Secrets and Lies
One of the factors that contributed to Hillary Clinton’s defeat and to Donald Trump’s election in 2016 was the “anti-establishment” WikiLeaks[i] and its founder, Julian Assange,[ii] who, for his own personal reasons, which we shall analyze below, hated Hillary Clinton with a passion, and wanted to expose her abuse of political power and to destroy Hillary. In July 2016 Assange’s WikiLeaks published documents that it had probably received from Russian hackers, stolen from the Democratic National Committee,[iii] which was trying to get Hillary elected President of the United States. In October it also published the e-mail messages of John Podesta,[iv] a key aide to Hillary’s husband, President Bill Clinton.[v] The Russians created a parallel website called DCLeaks, where in June 2016 a hacker named Guccifer 2.0,[vi] allied with the Russian G.R.U.,[vii] similarly leaked information damaging to the Democrats.
All this badly damaged Hillary. One journalist wondered, “Why does it seem like WikiLeaks hates Clinton so much? Part of the explanation is ideological: WikiLeaks founder Julian Assange has consistently expressed a kind of leftist-sounding critique of the United States that would lead him to despise Clinton’s foreign policy. That likely explains the seemingly personal antipathy that you see on, say, the group’s Twitter feed.”[viii]
Hillary as the Bad Mother
The deeper explanation of Julian’s hatred for Hillary lay in Assange’s unconscious mind, where Hillary had taken the place of his ”bad mother.” Julian had had a traumatic childhood and a troubled life. He had been born in Australia to Christine Ann Hawkins, a visual artist, and John Shipton, an anti-war activist and builder. Both parents seem to haver been emotionally troubled. Julian’s parents had separated before he was born, and later divorced. He did not know his biological father and did not carry his name. When he was a year old, his mother married Richard Brett Assange, an Australian actor, with whom she ran a small traveling-theater company.

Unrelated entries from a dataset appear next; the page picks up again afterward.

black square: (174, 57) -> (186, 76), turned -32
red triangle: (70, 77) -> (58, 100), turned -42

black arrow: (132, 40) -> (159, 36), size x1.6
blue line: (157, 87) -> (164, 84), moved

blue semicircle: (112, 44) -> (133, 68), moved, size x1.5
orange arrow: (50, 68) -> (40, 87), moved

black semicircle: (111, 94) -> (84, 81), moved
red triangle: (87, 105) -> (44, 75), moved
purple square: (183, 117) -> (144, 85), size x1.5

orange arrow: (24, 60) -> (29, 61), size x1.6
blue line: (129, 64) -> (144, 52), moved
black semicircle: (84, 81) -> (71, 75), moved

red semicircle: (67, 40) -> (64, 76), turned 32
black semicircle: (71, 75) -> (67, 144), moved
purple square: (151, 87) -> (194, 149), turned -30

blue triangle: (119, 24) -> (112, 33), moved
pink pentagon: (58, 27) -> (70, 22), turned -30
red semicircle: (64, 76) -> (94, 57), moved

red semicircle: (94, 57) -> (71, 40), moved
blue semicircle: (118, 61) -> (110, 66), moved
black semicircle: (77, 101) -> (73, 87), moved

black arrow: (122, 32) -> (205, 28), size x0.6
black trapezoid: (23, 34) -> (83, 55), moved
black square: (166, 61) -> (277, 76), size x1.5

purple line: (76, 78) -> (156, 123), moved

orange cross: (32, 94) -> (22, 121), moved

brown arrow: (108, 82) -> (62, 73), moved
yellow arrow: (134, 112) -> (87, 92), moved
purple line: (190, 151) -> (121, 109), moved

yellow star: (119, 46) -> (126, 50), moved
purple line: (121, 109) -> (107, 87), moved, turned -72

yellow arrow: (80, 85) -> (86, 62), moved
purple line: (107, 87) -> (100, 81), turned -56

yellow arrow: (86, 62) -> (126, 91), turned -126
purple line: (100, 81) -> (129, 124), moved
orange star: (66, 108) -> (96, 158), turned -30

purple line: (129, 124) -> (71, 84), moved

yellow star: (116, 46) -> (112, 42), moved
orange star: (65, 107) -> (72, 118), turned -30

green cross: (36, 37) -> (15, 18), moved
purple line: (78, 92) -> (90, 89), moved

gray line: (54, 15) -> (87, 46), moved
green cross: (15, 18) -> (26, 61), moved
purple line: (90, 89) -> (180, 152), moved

Brett adopted the boy Julian and gave him his last name.
Christine and Brett, however, fought, separated, and divorced in 1979, when Julian was about eight years old.[ix] Christine Ann was not a “good enough” mother. She was narcissistic and could not love her son as a person separate from herself. The little Julian had unconsciously split his inner image of his mother into two: an all-good mother who loved him and took care of hum, and an all-bad mother, who hated him and whom he wanted to kill. Consciously, Julian idealized and lover his mother; in his deeper feelings, she was the “bad mother” he wanted to murder.
After her separation from Julian’s stepfather, Brett Assange, the young Christine Ann Assange became involved with a charismatic but seriously-disturbed man named Leif Meynell,[x] also known as Leif Hamilton, a member of the “The Family,”[xi] with whom she had a son. “The Family,” which was formally known as the Santiniketan Park Association, after the Indian village of Santiniketan,[xii] founded by the father of the Indian Bengali poet Rabindranath Tagore,[xiii] or the Great White Brotherhood, was an Australian “New Age” doomsday cult formed in the mid-1960s by the Australian yoga teacher Anne Hamilton-Byrne (Evelyn Edwards, born 1921), a beautiful and charismatic, but also delusional and very dangerous woman.[xiv] There was sexual abuse of children, rape, kidnapping, and all manner of dangerous goings-on in “The Family.”[xv]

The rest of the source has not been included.